July 12 (Bloomberg) -- Brazil’s longer-term swap rates dropped after a report showed Latin America’s biggest economy contracted in May, spurring speculation that the central bank will limit increases in borrowing costs to support growth.
Swap rates on contracts maturing in January 2017 declined three basis points, or 0.03 percentage point, to 10.83 percent, extending their decline this week to 21 basis points. The real depreciated 0.5 percent to 2.2672 per dollar and has fallen 0.9 percent since July 5.
Brazil’s economic activity index dropped 1.4 percent in May, the central bank reported today. The median forecast of 22 economists surveyed by Bloomberg was for a 1.15 percent decrease in the proxy for gross domestic product.
“The growth indicators have been predominantly weaker,” Rafael Bacciotti, an economist at Tendencias Consultoria, said in a telephone interview from Sao Paulo.
Shorter-term swap rates climbed, with those on the contract maturing in January increasing one basis point to 8.80 percent, paring their drop this week to two basis points.
The central bank raised the target lending rate by a half-percentage point to 8.50 percent on July 10 in the third increase this year from a record low 7.25 percent.
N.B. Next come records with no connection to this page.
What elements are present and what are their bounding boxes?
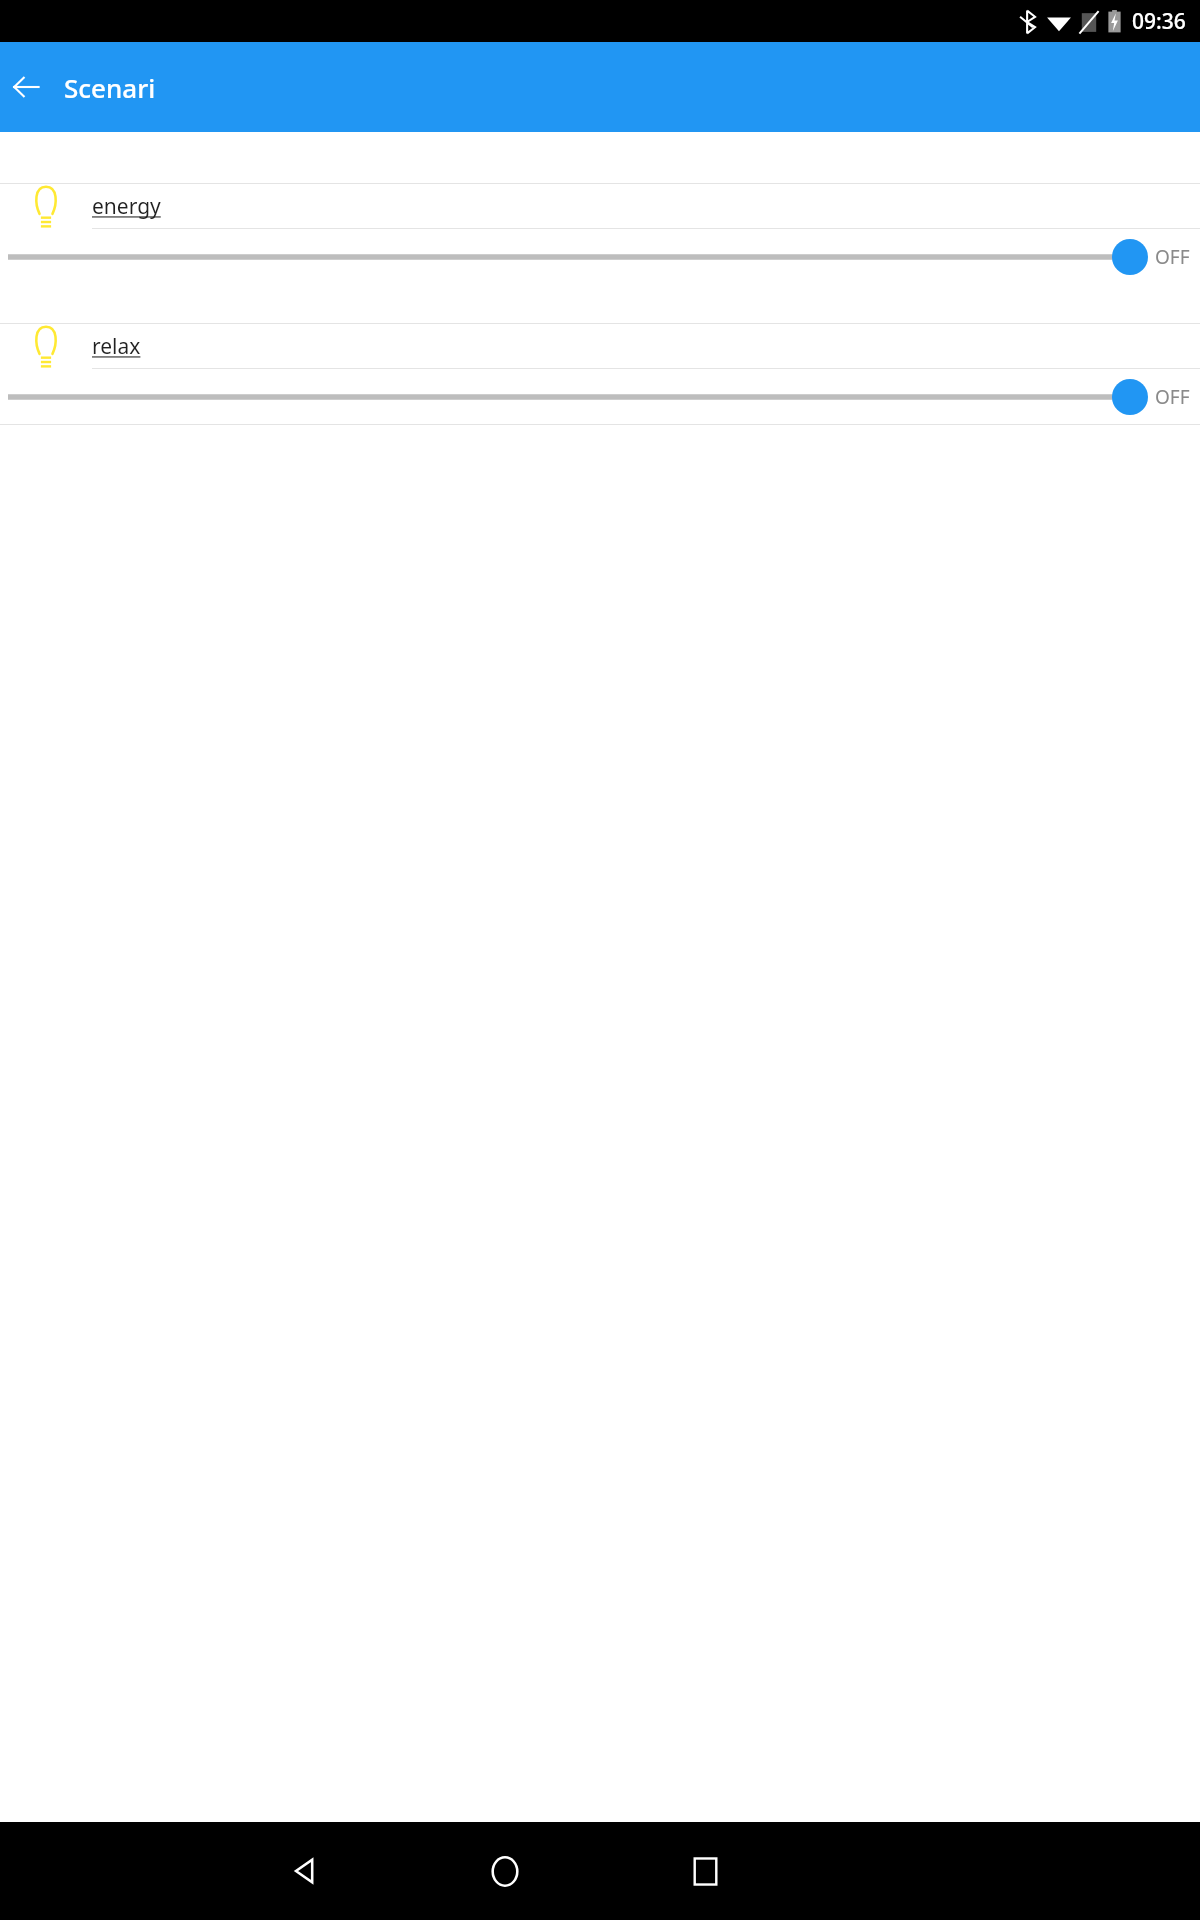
staticText: OFF <box>1155 244 1190 270</box>
staticText: energy <box>92 192 161 221</box>
button[interactable]: Back <box>255 1822 355 1920</box>
button[interactable]: energy <box>0 184 1200 284</box>
staticText: 09:36 <box>1132 7 1186 36</box>
button[interactable]: relax <box>0 324 1200 424</box>
staticText: Scenari <box>64 70 156 105</box>
staticText: relax <box>92 332 141 361</box>
button[interactable]: Scenario slider <box>8 380 1148 414</box>
button[interactable]: Recents <box>655 1822 755 1920</box>
button[interactable]: Home <box>455 1822 555 1920</box>
button[interactable]: Back <box>2 63 50 111</box>
staticText: OFF <box>1155 384 1190 410</box>
button[interactable]: Scenario slider <box>8 240 1148 274</box>
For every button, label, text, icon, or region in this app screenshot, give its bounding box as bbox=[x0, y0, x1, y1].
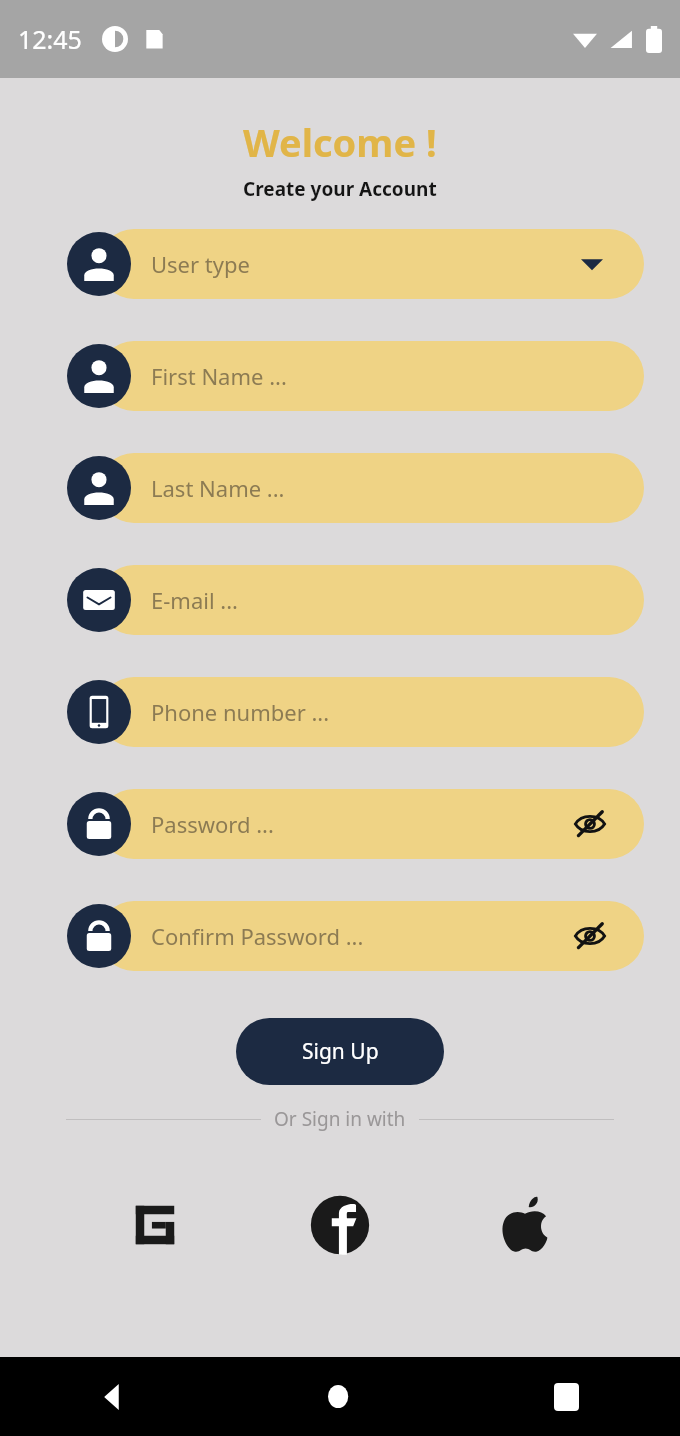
staticText: Welcome ! bbox=[243, 116, 437, 168]
button[interactable]: Open dropdown bbox=[572, 244, 612, 284]
button[interactable]: Password ... bbox=[67, 789, 612, 859]
button[interactable]: Toggle password visibility bbox=[568, 802, 612, 846]
staticText: Password ... bbox=[151, 809, 568, 839]
staticText: Or Sign in with bbox=[274, 1106, 406, 1132]
staticText: Create your Account bbox=[243, 176, 437, 202]
staticText: First Name ... bbox=[151, 361, 604, 391]
button[interactable]: Sign in with Google bbox=[124, 1194, 186, 1256]
staticText: 12:45 bbox=[18, 22, 82, 56]
staticText: Confirm Password ... bbox=[151, 921, 568, 951]
staticText: Phone number ... bbox=[151, 697, 604, 727]
button[interactable]: User type bbox=[67, 229, 612, 299]
staticText: Last Name ... bbox=[151, 473, 604, 503]
button[interactable]: Sign in with Apple bbox=[494, 1194, 556, 1256]
button[interactable]: Phone number ... bbox=[67, 677, 612, 747]
button[interactable]: Recent apps bbox=[453, 1357, 680, 1436]
staticText: Sign Up bbox=[302, 1037, 379, 1066]
button[interactable]: Confirm Password ... bbox=[67, 901, 612, 971]
button[interactable]: E-mail ... bbox=[67, 565, 612, 635]
button[interactable]: Sign Up bbox=[236, 1018, 444, 1085]
staticText: User type bbox=[151, 249, 572, 279]
staticText: E-mail ... bbox=[151, 585, 604, 615]
button[interactable]: Sign in with Facebook bbox=[309, 1194, 371, 1256]
button[interactable]: Toggle password visibility bbox=[568, 914, 612, 958]
button[interactable]: First Name ... bbox=[67, 341, 612, 411]
button[interactable]: Back bbox=[0, 1357, 226, 1436]
button[interactable]: Home bbox=[226, 1357, 453, 1436]
button[interactable]: Last Name ... bbox=[67, 453, 612, 523]
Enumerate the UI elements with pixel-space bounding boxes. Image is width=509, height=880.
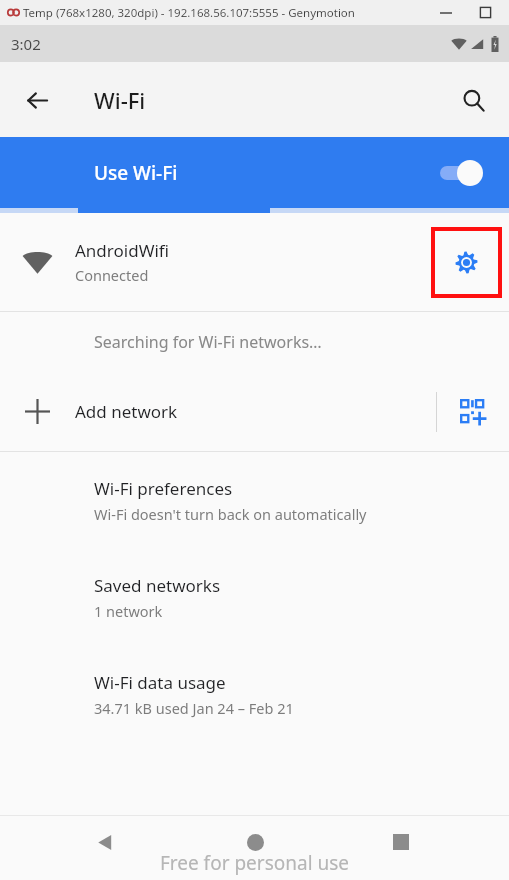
- button[interactable]: Saved networks: [0, 549, 509, 646]
- staticText: Wi-Fi: [94, 85, 146, 115]
- button[interactable]: Add network: [0, 372, 436, 451]
- button[interactable]: Recent apps: [377, 818, 425, 866]
- button[interactable]: Use Wi-Fi: [0, 137, 509, 208]
- button[interactable]: AndroidWifi: [0, 213, 509, 311]
- staticText: 34.71 kB used Jan 24 – Feb 21: [94, 698, 294, 718]
- button[interactable]: Network details settings: [431, 227, 502, 298]
- staticText: Use Wi-Fi: [94, 160, 437, 186]
- staticText: Connected: [75, 265, 149, 285]
- staticText: Free for personal use: [0, 850, 509, 876]
- button[interactable]: Scan QR code to add network: [437, 372, 509, 451]
- staticText: Wi-Fi doesn't turn back on automatically: [94, 504, 367, 524]
- staticText: Add network: [75, 400, 178, 423]
- button[interactable]: Home: [231, 818, 279, 866]
- button[interactable]: Search: [449, 76, 497, 124]
- button[interactable]: Back: [81, 818, 129, 866]
- staticText: Wi-Fi data usage: [94, 671, 226, 694]
- staticText: 1 network: [94, 601, 163, 621]
- staticText: Searching for Wi-Fi networks…: [94, 331, 322, 353]
- staticText: 3:02: [11, 34, 41, 54]
- staticText: Temp (768x1280, 320dpi) - 192.168.56.107…: [23, 5, 355, 21]
- button[interactable]: Navigate up: [13, 76, 61, 124]
- button[interactable]: Wi-Fi preferences: [0, 452, 509, 549]
- staticText: Wi-Fi preferences: [94, 477, 233, 500]
- staticText: Saved networks: [94, 574, 221, 597]
- button[interactable]: Wi-Fi data usage: [0, 646, 509, 743]
- staticText: AndroidWifi: [75, 239, 170, 262]
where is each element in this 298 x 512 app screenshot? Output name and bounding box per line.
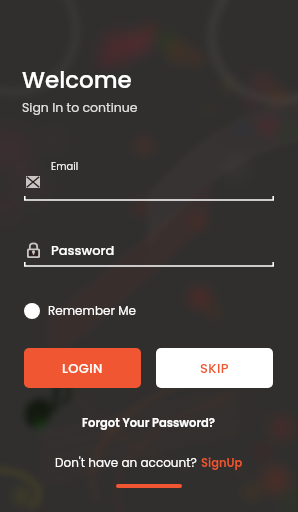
button[interactable]: SignUp: [201, 455, 243, 471]
staticText: Password: [51, 241, 115, 259]
staticText: Don't have an account?: [55, 454, 201, 471]
button[interactable]: LOGIN: [24, 348, 141, 388]
button[interactable]: SKIP: [156, 348, 273, 388]
staticText: Sign In to continue: [22, 99, 138, 116]
staticText: Forgot Your Password?: [82, 415, 216, 431]
staticText: Remember Me: [48, 302, 136, 319]
staticText: Email: [51, 159, 79, 173]
button[interactable]: Remember Me: [24, 302, 136, 319]
staticText: SKIP: [200, 359, 229, 377]
staticText: Welcome: [22, 64, 132, 96]
button[interactable]: Forgot Your Password?: [82, 415, 216, 431]
staticText: LOGIN: [62, 359, 103, 377]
Policy makers raised the benchmark by a quarter-percentage point in April and 50 basis points in May.
Inflation in Brazil accelerated to a 20-month high of 6.70 percent in June, exceeding the 6.50 percent upper level of the central bank’s target range.
Brazilian protesters took to the streets in June to oppose a bus fare increase in Sao Paulo. Discontent later spread to other metropolitan centers including Brasilia, Porto Alegre and Rio de Janeiro, as demonstrators expanded their grievances to include corruption and public services.
The central bank yesterday eliminated capital requirements that increased the costs for banks to bring into the country foreign-currency loans raised by their subsidiaries abroad. The move added to government efforts to slow a decline in the currency prompted by concern the U.S. may unwind stimulus.
The real rose yesterday as Federal Reserve Chairman Ben S. Bernanke said July 10 that “highly accommodative monetary policy for the foreseeable future is what’s needed,” buoying demand for emerging-market assets. Bernanke told the U.S. Congress in May that the Fed may taper bond purchases if the economy continues to improve in line with the central bank’s forecasts.